Text blobs are a pain, but they are commonly used with data from email platforms, Salesforce, or dynamic UTMs. In these cases, the JOIN key is probably hidden in a blob of text.
For example, say you want to join your users table using the
user_id from the Salesforce notes column. But the notes data looks like this…
Ahmed (user_id: 1f65e898-0f67-4d34-8ac3-ae223bb71a79) called us today
First Attempt: Regex Parsing
Initially, you can try to use regex to parse the user_id out of the value column. This is always annoying but can get close.
If it works, then a simple subquery and join should do the trick. However, like any free text column, the regex may not work perfectly.
Regex can be risky when the structure of the data changes:
Ahmed (user: 1f65e898-0f67-4d34-8ac3-ae223bb71a79)

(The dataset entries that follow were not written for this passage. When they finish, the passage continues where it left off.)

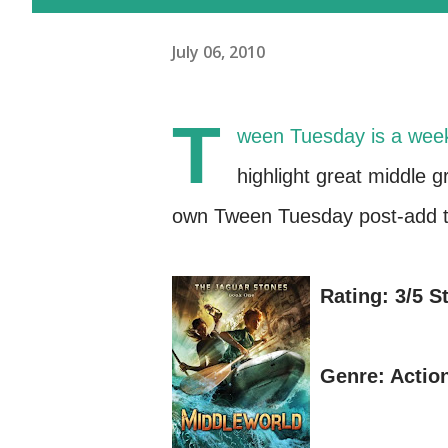
July 06, 2010
T
ween Tuesday is a wee
highlight great middle 
own Tween Tuesday post-add th
Rating: 3/5 S
Genre: Actio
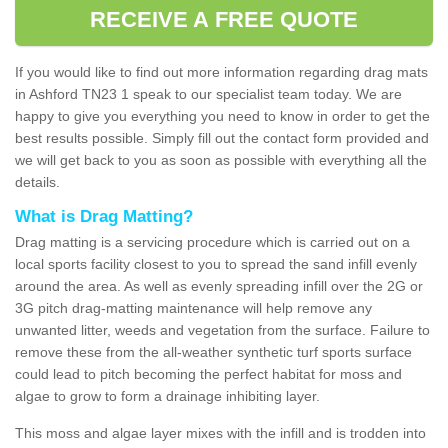
RECEIVE A FREE QUOTE
If you would like to find out more information regarding drag mats
in Ashford TN23 1 speak to our specialist team today. We are
happy to give you everything you need to know in order to get the
best results possible. Simply fill out the contact form provided and
we will get back to you as soon as possible with everything all the
details.
What is Drag Matting?
Drag matting is a servicing procedure which is carried out on a
local sports facility closest to you to spread the sand infill evenly
around the area. As well as evenly spreading infill over the 2G or
3G pitch drag-matting maintenance will help remove any
unwanted litter, weeds and vegetation from the surface. Failure to
remove these from the all-weather synthetic turf sports surface
could lead to pitch becoming the perfect habitat for moss and
algae to grow to form a drainage inhibiting layer.
This moss and algae layer mixes with the infill and is trodden into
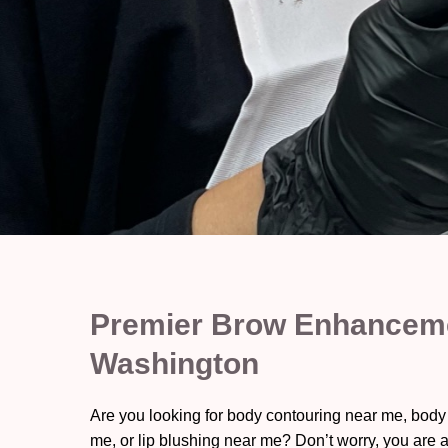
Premier Brow Enhanceme
Washington
Are you looking for body contouring near me, body
me, or lip blushing near me? Don’t worry, you are a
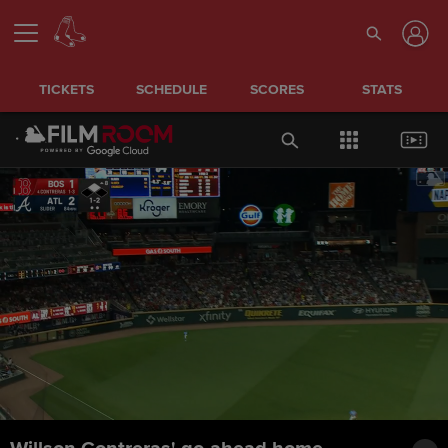
TICKETS
SCHEDULE
SCORES
STATS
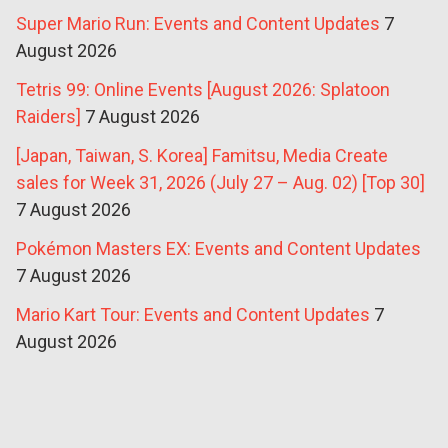
Super Mario Run: Events and Content Updates
7
August 2026
Tetris 99: Online Events [August 2026: Splatoon
Raiders]
7 August 2026
[Japan, Taiwan, S. Korea] Famitsu, Media Create
sales for Week 31, 2026 (July 27 – Aug. 02) [Top 30]
7 August 2026
Pokémon Masters EX: Events and Content Updates
7 August 2026
Mario Kart Tour: Events and Content Updates
7
August 2026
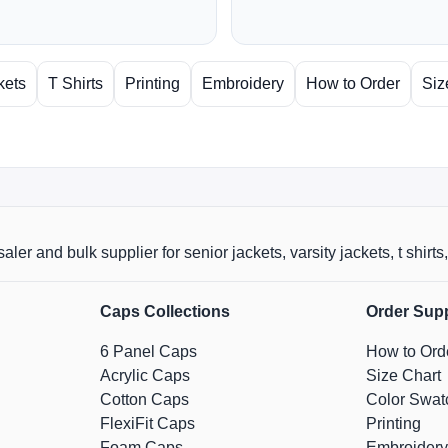
kets
T Shirts
Printing
Embroidery
How to Order
Siz
aler and bulk supplier for senior jackets, varsity jackets, t shi
Caps Collections
Order Sup
6 Panel Caps
How to Ord
Acrylic Caps
Size Chart
Cotton Caps
Color Swat
FlexiFit Caps
Printing
Foam Caps
Embroidery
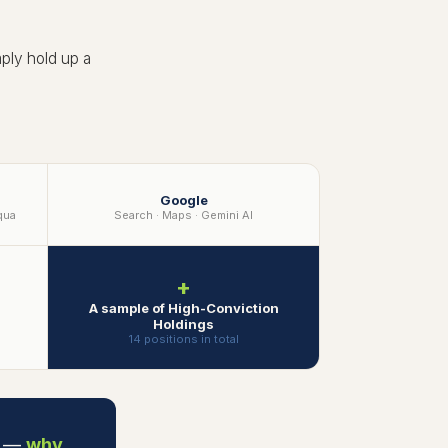
ply hold up a
Google
qua
Search · Maps · Gemini AI
+
A sample of High-Conviction
Holdings
14 positions in total
y —
why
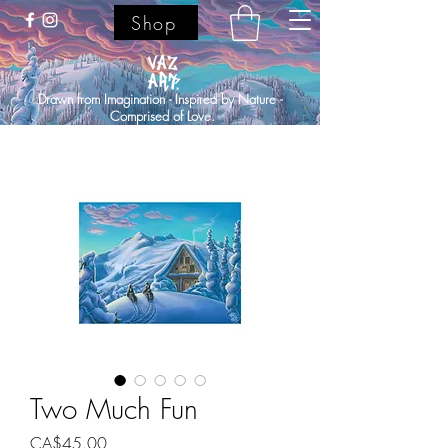
Shop
Drawn from Imagination - Inspired by Nature -
Comprised of Love.
Two Much Fun
Price
CA$45.00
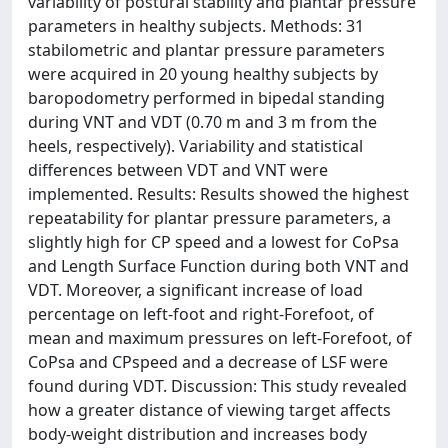
variability of postural stability and plantar pressure
parameters in healthy subjects. Methods: 31
stabilometric and plantar pressure parameters
were acquired in 20 young healthy subjects by
baropodometry performed in bipedal standing
during VNT and VDT (0.70 m and 3 m from the
heels, respectively). Variability and statistical
differences between VDT and VNT were
implemented. Results: Results showed the highest
repeatability for plantar pressure parameters, a
slightly high for CP speed and a lowest for CoPsa
and Length Surface Function during both VNT and
VDT. Moreover, a significant increase of load
percentage on left-foot and right-Forefoot, of
mean and maximum pressures on left-Forefoot, of
CoPsa and CPspeed and a decrease of LSF were
found during VDT. Discussion: This study revealed
how a greater distance of viewing target affects
body-weight distribution and increases body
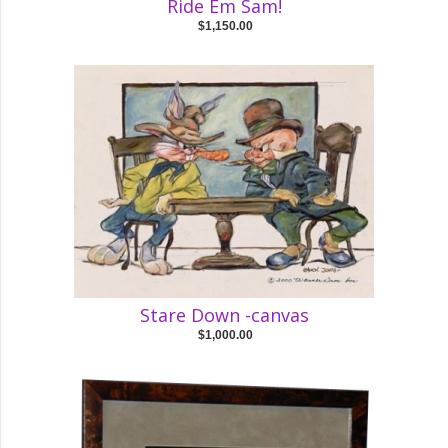
Ride Em Sam!
$1,150.00
Stare Down -canvas
$1,000.00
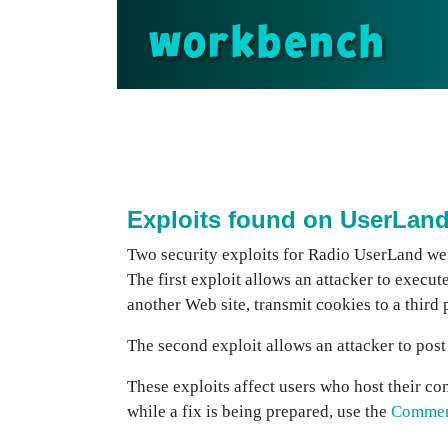
workbench
Exploits found on UserLan
Two security exploits for Radio UserLand wer
The first exploit allows an attacker to execut
another Web site, transmit cookies to a third
The second exploit allows an attacker to post 
These exploits affect users who host their c
while a fix is being prepared, use the
Commen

(references “user” not “user_id”)
When regex doesn’t work, use this hack…
Solution: Use the "ilike" SQL hack
ilike to JOIN data by creating a dynamic key:
SELECT ... FROM some_table a. -- structured data JOIN other_table b -- data with the text blob ON ( a.column ilike '%' || b.other_column || '%')
This can be a handy trick if you’re in a pinch, but it can also be slow, so use it with caution. And watch out for unwanted duplication in your JOIN if the “ilike” matches more than once!